Я же, когда они попадались мне навстречу, за великолепием внешности видел еще и те пулевые отметины и воображал, а лучше сказать, был уверен, что и на ее теле должны быть какие-то секретные знаки, какой-нибудь шрам под сердцем, татуировка, таинственные следы прожитой жизни.
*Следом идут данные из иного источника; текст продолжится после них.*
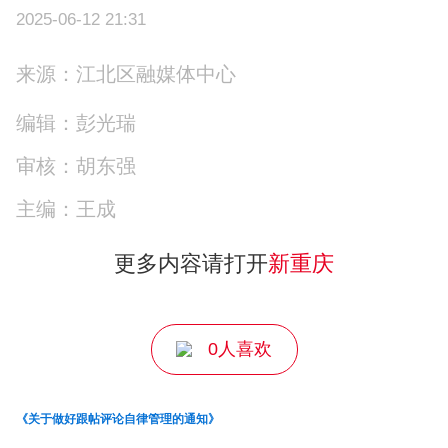
2025-06-12 21:31
来源：江北区融媒体中心
编辑：彭光瑞
审核：胡东强
主编：王成
更多内容请打开
新重庆
0人喜欢
《关于做好跟帖评论自律管理的通知》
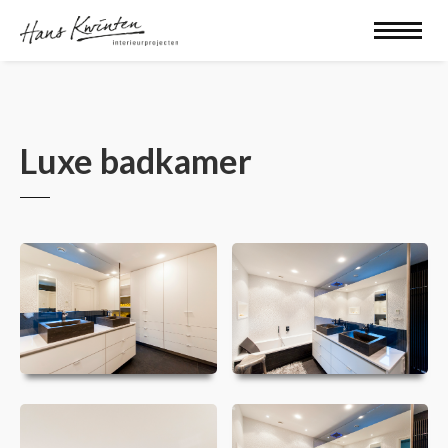
Luxe badkamer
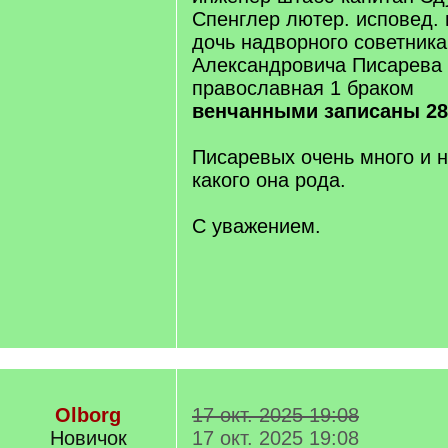
Спенглер лютер. исповед.
дочь надворного советник
Александровича Писарева
православная 1 браком
венчанными записаны 28
Писаревых очень много и н
какого она рода.
С уважением.
Olborg
17 окт. 2025 19:08
Новичок
17 окт. 2025 19:08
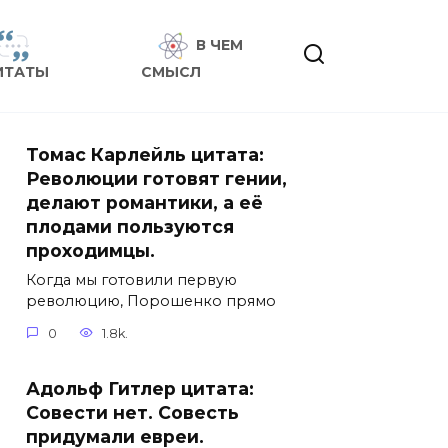
В ЧЕМ
ИТАТЫ
СМЫСЛ
Томас Карлейль цитата:
Революции готовят гении,
делают романтики, а её
плодами пользуются
проходимцы.
Когда мы готовили первую
революцию, Порошенко прямо
0
1.8k.
Адольф Гитлер цитата:
Совести нет. Совесть
придумали евреи.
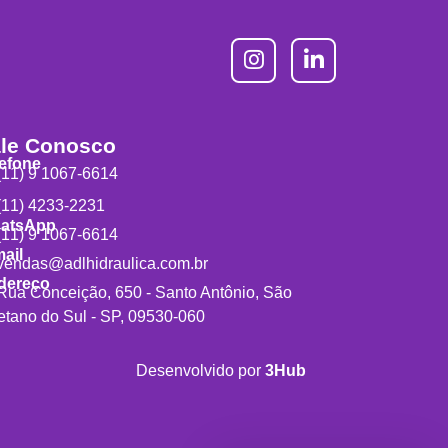
le Conosco
lefone
11) 9 1067-6614
11) 4233-2231
atsApp
11) 9 1067-6614
ail
endas@adlhidraulica.com.br
dereço
ua Conceição, 650 - Santo Antônio, São
tano do Sul - SP, 09530-060
Desenvolvido por
3Hub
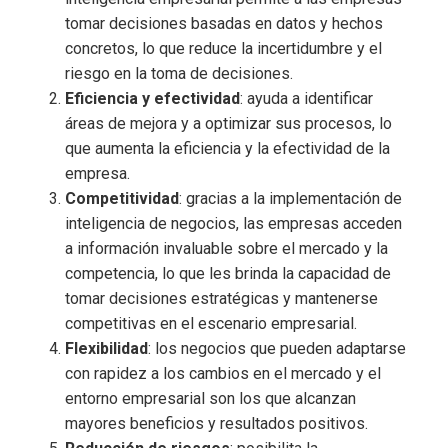
tomar decisiones basadas en datos y hechos
concretos, lo que reduce la incertidumbre y el
riesgo en la toma de decisiones.
Eficiencia y efectividad
: ayuda a identificar
áreas de mejora y a optimizar sus procesos, lo
que aumenta la eficiencia y la efectividad de la
empresa.
Competitividad
: gracias a la implementación de
inteligencia de negocios
, las empresas acceden
a información invaluable sobre el mercado y la
competencia, lo que les brinda la capacidad de
tomar decisiones estratégicas y mantenerse
competitivas en el escenario empresarial.
Flexibilidad
: los negocios que pueden adaptarse
con rapidez a los cambios en el mercado y el
entorno empresarial son los que alcanzan
mayores beneficios y resultados positivos.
В начале десятого класса я был им использован как начинающий поэт, а именно приглашен, чтобы написать прощальное письмо
Амалии. Он лежал на тахте и с напором говорил, что дает мне полную творческую свободу, при единственном условии, неотменимом и даже необсуждаемом, упоминания о лебединой песне. В письме должны быть слова: ты моя лебединая песня. Сын, при этом присутствовавший и дававший перед тем пошлые советы, сказал вдруг осмысленно и потому остроумно: “О, этот лебедь еще попоет!” Отец, закинув за голову руки с торчавшими в дыры домашней фуфайки локтями, отозвался довольным голосом: “Ки-но!”
И еще пару раз, оценивая мои куртуазные софизмы, повторял:
“Ки-но!” Порывал он с прекрасной Амалией по причине нового ураганного романа с некой юной особой из Сибири, куда не сегодня-завтра улетал в очередную командировку. Была и вторая, гораздо более весомая причина разрыва, мы узнали о ней через две недели после отъезда: он должен был сесть в тюрьму, не мог не сесть – “за хищение государственного имущества в особо крупных размерах”, как говорила статья уголовного кодекса. В “ужасающе крупных”, как обронил он в разговоре, когда вышел на свободу.
Хищение было совершено там, в Сибири, в том же месте, где вспыхнула страсть – то ли сопутствовавшая размаху аферы, то ли вызывавшая на такой размах.
Одержимый желанием деятельности и в той же мере готовностью к любовному приключению, он сам не мог ни отделить их друг от друга, ни сказать, что чего причина, что следствие. Он совершал опасные и довольно искусные махинации и тратил падавшие на него большие деньги на избранницу, отправляя ее на южный курорт, первым классом, снимая роскошный номер с видом на горы и на море, заказывая по междугороднему телефону корзины цветов, каждый день новую, а сам прилетал на несколько часов, поцеловать руку, надеть на нее гранатовый браслет, ослепить. Он ухаживал по-старому, как в те дни, когда ради женщин проматывали состояние, самозабвенно, красиво, изобретательно, рискованно, не ради одного физического обладания, когда-то называвшегося
“победой”, а ради самой стихии – ухаживания, влюбленности, в частности, и обладания.
Майкл Игнатьев в своей книге отдал описанию считанных и вполне заурядных интимных отношений Исайи Берлина с женщинами неадекватно и, главное, необъяснимо большое место. Его специальное эссе для “Нью-Йоркера”, в общем, только этому и посвящено. Сэр Джон Лоуренс откликнулся в “Таймс” назидающим письмом: с чего это Игнатьев пишет, что Берлин и Ахматова в ту знаменитую, проведенную в безостановочном разговоре ночь в
Ленинграде, не дотронулись друг до друга, когда ему, сэру Джону,
Исайя сказал, что они переспали, причем с ударением прибавил:
“Ей было шестьдесят!” По нынешним условиям публичности сексуальные проявления любого, о ком пишут и говорят, должны быть выявлены – а если выявлять особенно нечего, то выгодным образом преподнесены – так же обязательно, как в анкете места работы.
Сплошь и рядом это так же скучно, а в большинстве случаев дело вообще безнадежное. Исайя Берлин – такой же сексуальный деятель, как Казанова – историк философской и политической мысли.
Обмусоленная биографом связь с американкой столько же Исайе прибавляет, сколько не упомянутые перенесенные им простуды, словом, никак его образ не меняет, тогда как его тезка под фамилией Дружинин без любовных похождений был бы попросту не он, а кто-то другой.